Source material:
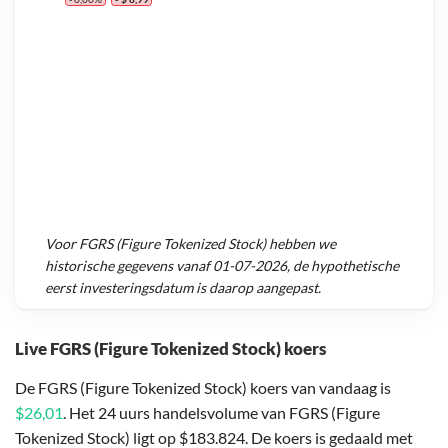
Voor
FGRS (Figure Tokenized Stock)
hebben we
historische gegevens vanaf
01-07-2026
, de hypothetische
eerst investeringsdatum is daarop aangepast.
Live FGRS (Figure Tokenized Stock) koers
De FGRS (Figure Tokenized Stock) koers van vandaag is
$26,01
. Het 24 uurs handelsvolume van FGRS (Figure
Tokenized Stock) ligt op $183.824. De koers is gedaald met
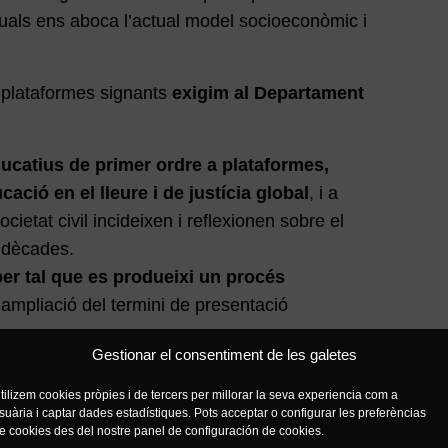
uals ens aboca l’actual model socioeconòmic i
 i plataformes signants
exigim al Departament
catius de primer ordre a plataformes,
ucació en el lleure i de justícia global
, i a
cietat civil incideixen i reflexionen sobre el
 dècades.
er tal que es produeixi un procés
ampliació del termini de presentació
Gestionar el consentiment de les galetes
s la
via de presentació, valoració i resposta
partat exclòs de modificació.
tilizem cookies pròpies i de tercers per millorar la seva experiencia com a
suària i captar dades estadístiques. Pots acceptar o configurar les preferèncias
nt de diàleg i intercanvi amb els agents
e cookies des del nostre panel de configuración de cookies.
desplegament del currículum.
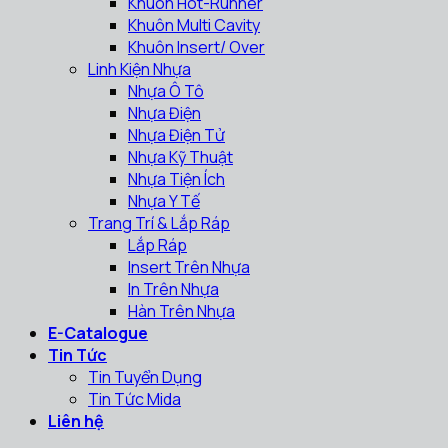
Khuôn Hot-Runner
Khuôn Multi Cavity
Khuôn Insert/ Over
Linh Kiện Nhựa
Nhựa Ô Tô
Nhựa Điện
Nhựa Điện Tử
Nhựa Kỹ Thuật
Nhựa Tiện Ích
Nhựa Y Tế
Trang Trí & Lắp Ráp
Lắp Ráp
Insert Trên Nhựa
In Trên Nhựa
Hàn Trên Nhựa
E-Catalogue
Tin Tức
Tin Tuyển Dụng
Tin Tức Mida
Liên hệ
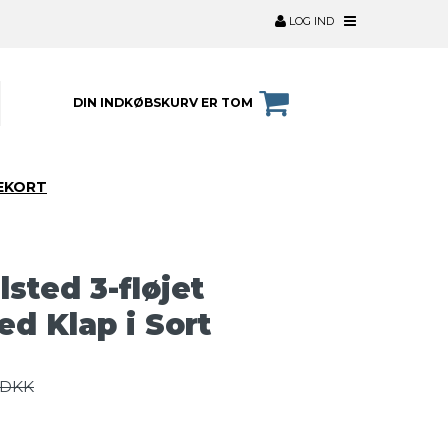
LOG IND
DIN INDKØBSKURV ER TOM
EKORT
sted 3-fløjet
d Klap i Sort
 DKK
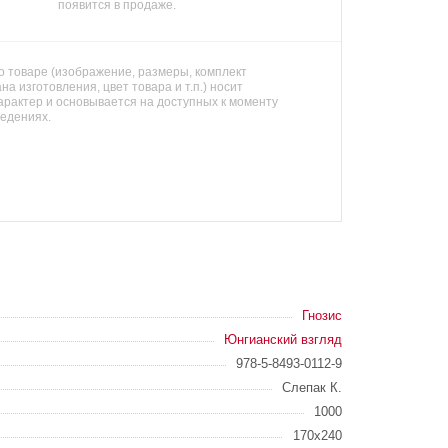
появится в продаже.
 товаре (изображение, размеры, комплект
на изготовления, цвет товара и т.п.) носит
арактер и основывается на доступных к моменту
ведениях.
Гнозис
Юнгианский взгляд
978-5-8493-0112-9
Слепак К.
1000
170х240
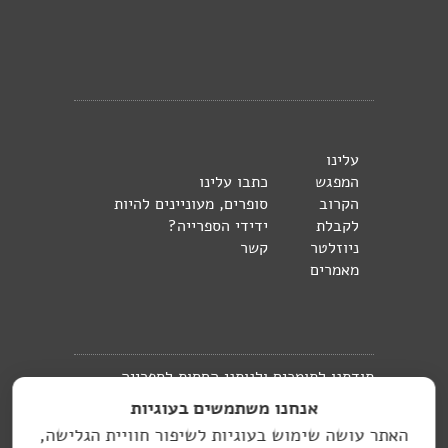
עלינו
המפגש
כתבו עלינו
הקרוב
סופרים, מעוניינים להיות
לקבלת
ידידי הספרייה?
ניוזלטר
קשר
מאמרים
תודתנו לתומכים ולנותני החסות לספרייה
אנחנו משתמשים בעוגיות
העברית בברלין:
האתר עושה שימוש בעוגיות לשיפור חוויית הגלישה,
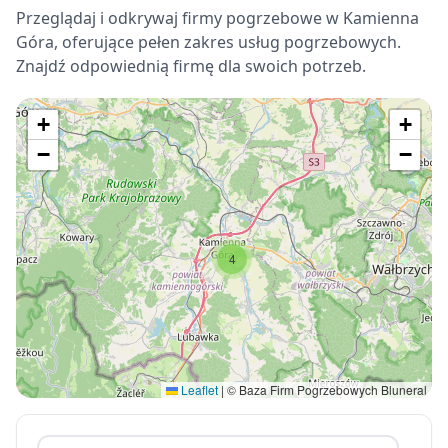
Przeglądaj i odkrywaj firmy pogrzebowe w Kamienna
Góra, oferujące pełen zakres usług pogrzebowych.
Znajdź odpowiednią firmę dla swoich potrzeb.
+
+
−
−
4
Leaflet
|
© Baza Firm Pogrzebowych Bluneral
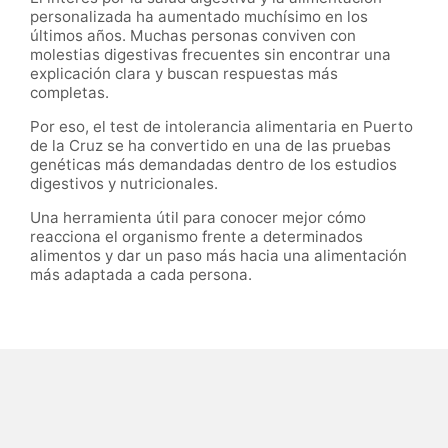
personalizada ha aumentado muchísimo en los
últimos años. Muchas personas conviven con
molestias digestivas frecuentes sin encontrar una
explicación clara y buscan respuestas más
completas.
Por eso, el test de intolerancia alimentaria en Puerto
de la Cruz se ha convertido en una de las pruebas
genéticas más demandadas dentro de los estudios
digestivos y nutricionales.
Una herramienta útil para conocer mejor cómo
reacciona el organismo frente a determinados
alimentos y dar un paso más hacia una alimentación
más adaptada a cada persona.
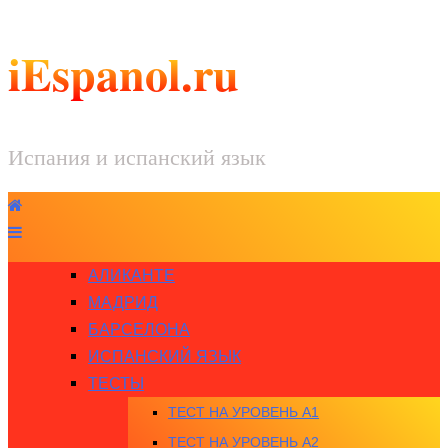
iEspanol.ru
Испания и испанский язык
АЛИКАНТЕ
МАДРИД
БАРСЕЛОНА
ИСПАНСКИЙ ЯЗЫК
ТЕСТЫ
ТЕСТ НА УРОВЕНЬ A1
ТЕСТ НА УРОВЕНЬ A2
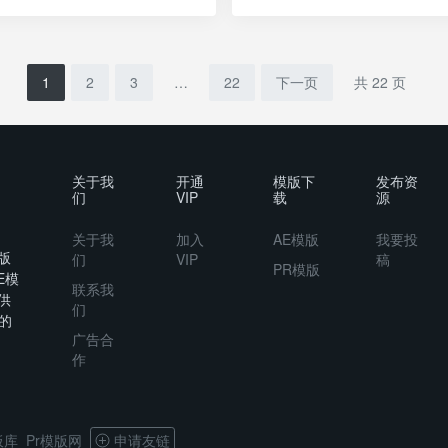
1
2
3
…
22
下一页
共 22 页
关于我
开通
模版下
发布资
们
VIP
载
源
关于我
加入
AE模版
我要投
版
们
VIP
稿
PR模版
E模
联系我
供
们
的
广告合
作
板库
Pr模版网
申请友链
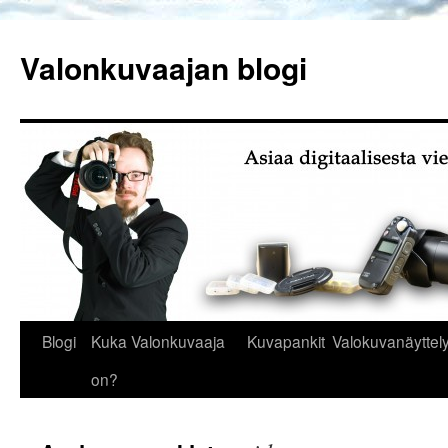
Siirry
sisältöön
Valonkuvaajan blogi
Blogi
Kuka Valonkuvaaja
Kuvapankit
Valokuvanäyttely
on?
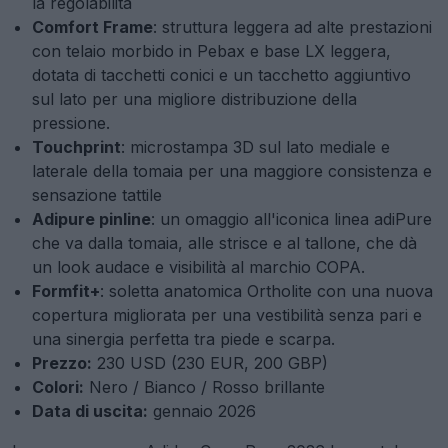
la regolabilità
Comfort Frame
: struttura leggera ad alte prestazioni
con telaio morbido in Pebax e base LX leggera,
dotata di tacchetti conici e un tacchetto aggiuntivo
sul lato per una migliore distribuzione della
pressione.
Touchprint
: microstampa 3D sul lato mediale e
laterale della tomaia per una maggiore consistenza e
sensazione tattile
Adipure pinline
: un omaggio all'iconica linea adiPure
che va dalla tomaia, alle strisce e al tallone, che dà
un look audace e visibilità al marchio COPA.
Formfit+
: soletta anatomica Ortholite con una nuova
copertura migliorata per una vestibilità senza pari e
una sinergia perfetta tra piede e scarpa.
Prezzo:
230 USD (230 EUR, 200 GBP)
Colori:
Nero / Bianco / Rosso brillante
Data di uscita:
gennaio 2026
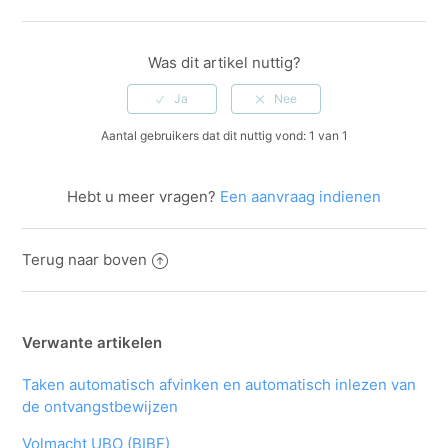
Facebook
Twitter
LinkedIn
Was dit artikel nuttig?
Aantal gebruikers dat dit nuttig vond: 1 van 1
Hebt u meer vragen?
Een aanvraag indienen
Terug naar boven
Verwante artikelen
Taken automatisch afvinken en automatisch inlezen van
de ontvangstbewijzen
Volmacht UBO (BIBF)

Work order: The expected output is an exact copy of the lines from the top of the data above through the line containing "partat exclòs de modificació.", both included, with every picture omitted.

Response box:
Voor
FGRS (Figure Tokenized Stock)
hebben we
historische gegevens vanaf
01-07-2026
, de hypothetische
eerst investeringsdatum is daarop aangepast.
Live FGRS (Figure Tokenized Stock) koers
De FGRS (Figure Tokenized Stock) koers van vandaag is
$26,01
. Het 24 uurs handelsvolume van FGRS (Figure
Tokenized Stock) ligt op $183.824. De koers is gedaald met
uals ens aboca l’actual model socioeconòmic i
 i plataformes signants
exigim al Departament
catius de primer ordre a plataformes,
ucació en el lleure i de justícia global
, i a
cietat civil incideixen i reflexionen sobre el
 dècades.
er tal que es produeixi un procés
ampliació del termini de presentació
Gestionar el consentiment de les galetes
s la
via de presentació, valoració i resposta
partat exclòs de modificació.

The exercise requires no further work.